# EXERCISE GOAL
None of the pictures should be copied, though every line of the listing must be printed exactly.

· · · · ·

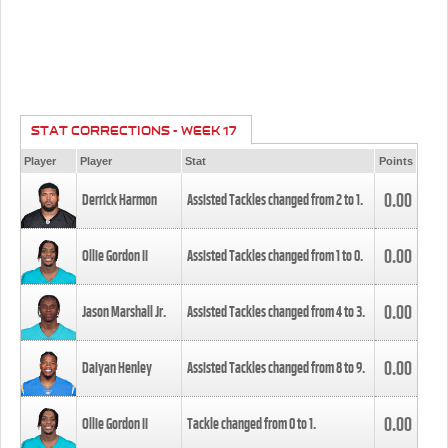
STAT CORRECTIONS - WEEK 17
Player
Player
Stat
Points
0.00
Derrick Harmon
Assisted Tackles changed from
2
to
1
.
0.00
Ollie Gordon II
Assisted Tackles changed from
1
to
0
.
0.00
Jason Marshall Jr.
Assisted Tackles changed from
4
to
3
.
0.00
Daiyan Henley
Assisted Tackles changed from
8
to
9
.
0.00
Ollie Gordon II
Tackle changed from
0
to
1
.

· · · · ·

# RESPONSE
STAT CORRECTIONS - WEEK 17
Player
Player
Stat
Points
0.00
Derrick Harmon
Assisted Tackles changed from
2
to
1
.
0.00
Ollie Gordon II
Assisted Tackles changed from
1
to
0
.
0.00
Jason Marshall Jr.
Assisted Tackles changed from
4
to
3
.
0.00
Daiyan Henley
Assisted Tackles changed from
8
to
9
.
0.00
Ollie Gordon II
Tackle changed from
0
to
1
.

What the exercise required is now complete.